• September 29, 2014

Poker ChipsUpdate (September 29, 2014): Plaintiffs in the putative class action described below signed a contract promising to bring any lawsuit under the contract in Illinois state court (Cook County). Then they filed their lawsuit against Oasis Legal Finance in Minnesota. Can plaintiffs get away with that? I expect they can’t but we’ll see. (Plaintiffs’ argument is that the contracts are “void ab initio,” (Complaint, Para. 70), and therefore Minnesota courts should set aside the contract in its entirety, including its forum selection clause.)

I recommend you read the linked Oasis Legal Finance “purchase agreement,” which OLF included in its papers in support of its motion to dismiss. I also think you might enjoy OLF’s “letter of direction” between the “Legal Claim Seller” and her lawyer, also linked.

“I will pay you $620 today. You pay me nothing if you lose your lawsuit. You pay me a maximum of $2,260″ if you recover money in excess of that amount ($2,260) in more than 2 years from now….” That appears to be the deal, roughly, in a nutshell.  Does this violate Minnesota law? Why?

(Incidentally, I theorized in the original post that maybe contingent fee lawyers would view litigation financiers as competitors. On further thought, I am now thinking they might be collaborators and facilitators, not competitors, to personal injury lawyers. If this is the case, is McSweeney Langevin biting the hand that feeds? Or helping out an Oasis competitor?)

Original Post (September 19, 2014): Imagine a business model where someone bets with you on whether or not you will be physically injured over a certain period of time and, if you are seriously injured during that time, then you “win” the bet and the other bettor has to pay you up to a certain limit. If you are not injured during that time period, then the counter-party “wins” and you do not get your money back.

This, of course, is the essence of insurance. We do not think of this as gambling. We do not think of this as immoral. We do not think of this as “mere speculation in the troubles of others.”

Imagine that you have bought insurance, you are injured, your insurer foots the bill per the insurance agreement, and then the insurer sues a third-party tortfeasor to recover damages the insurer paid out for your injury. We generally do not think of this as gambling and we do not generally think of this as immoral. It’s very common.
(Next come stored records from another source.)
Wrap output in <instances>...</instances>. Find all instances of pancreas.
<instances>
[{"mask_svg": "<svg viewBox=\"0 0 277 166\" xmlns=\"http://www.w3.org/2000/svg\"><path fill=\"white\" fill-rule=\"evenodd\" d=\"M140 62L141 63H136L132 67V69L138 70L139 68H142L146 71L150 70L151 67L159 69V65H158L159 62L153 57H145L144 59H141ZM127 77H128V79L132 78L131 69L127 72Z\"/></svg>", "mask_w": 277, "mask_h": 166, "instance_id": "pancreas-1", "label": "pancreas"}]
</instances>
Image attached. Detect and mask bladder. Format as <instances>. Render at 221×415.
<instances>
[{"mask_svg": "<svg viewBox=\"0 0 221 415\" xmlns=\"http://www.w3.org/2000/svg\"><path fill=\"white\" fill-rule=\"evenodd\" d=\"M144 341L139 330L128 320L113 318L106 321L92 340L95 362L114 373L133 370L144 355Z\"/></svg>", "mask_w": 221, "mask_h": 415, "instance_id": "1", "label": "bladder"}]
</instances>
It is not a prohibited “agreement between a stranger to a lawsuit and a litigant by which the stranger pursues the litigant’s claims as consideration for receiving part of any judgment proceeds.”

Now, how about this: you are injured and you carry no insurance. (Maybe you are injured in such a way for which there is no insurance available.) And a “legal finance” company proposes to finance a lawsuit, agrees to give you money up front in exchange for a share of any recovery in a lawsuit against a third-party tortfeasor. You might call this “after-the-accident insurance” in a way, right? Or you might call it “litigation insurance.” Does this scenario somehow convert the circumstances to gambling? To something immoral? To something illegal? To something that courts and legislators should make illegal as socially harmful?
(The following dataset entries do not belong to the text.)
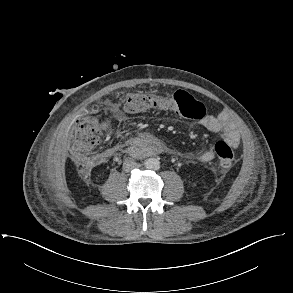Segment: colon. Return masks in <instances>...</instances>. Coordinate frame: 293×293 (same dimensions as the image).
I'll return each instance as SVG.
<instances>
[{
  "label": "colon",
  "instance_id": "colon-1",
  "mask_svg": "<svg viewBox=\"0 0 293 293\" xmlns=\"http://www.w3.org/2000/svg\"><path fill=\"white\" fill-rule=\"evenodd\" d=\"M200 102L196 101L189 93L177 91L174 94L159 99L142 92L130 93L123 105V114L132 115L150 109L171 110L178 112L181 116L188 118H199L197 110ZM104 132V124L89 119L83 122L75 134L73 150L79 157L99 144ZM220 165L224 169H230L235 163V154L232 146L225 141H218L214 147Z\"/></svg>",
  "mask_w": 293,
  "mask_h": 293
}]
</instances>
The irony about Johnson v. Wright, a 2004 Minnesota Court of Appeals case that addresses these issues, is that the underlying case was against Mystic Lake Casino. In that case, the Court of Appeals struck down a “litigation finance” agreement as “champertous.” Holding: Gambling’s ok, except when it is not ok.

And, more recently, this week, in fact, the law firms of Larson King and McSweeney Langevin are taking on Oasis Legal Finance LLC (“OLF”) in a putative class action along similar lines.

According to the “Fountain Complaint,” here is how the OLF system works: OLF pays injured people an estimated portion of the value of injured persons’ lawsuits. If the injured persons make a recovery in their lawsuits, OLF gets a cut of the recovery. If the injured person gets no recovery, OLF gets nothing.

Does that sound familiar? Have you ever wondered how personal injury lawyers, like McSweeney Langevin, come to think of it, structure their agreements with their clients?

Of course, personal injury lawyers “speculate in the troubles of others.” Personal injury lawyers “enter into agreements whereby they pursue the litigants’ claims as consideration for receiving part of any judgment proceeds.”

A Pathetic Device Known as Iron Knee...

Illustration of a device called Iron Knee ((and, to the right) IRONY)…(photo subject to Creative Commons license, marvelousRoland, flickr.com)

Could it be that the problem with OLF “profiting from the injuries of strangers” is not that doing so is inherently immoral? Could it legal to do so? Maybe the problem is that OLF and similar businesses mean competition for lawyers? Come to think of it, what could be more immoral or illegal than that?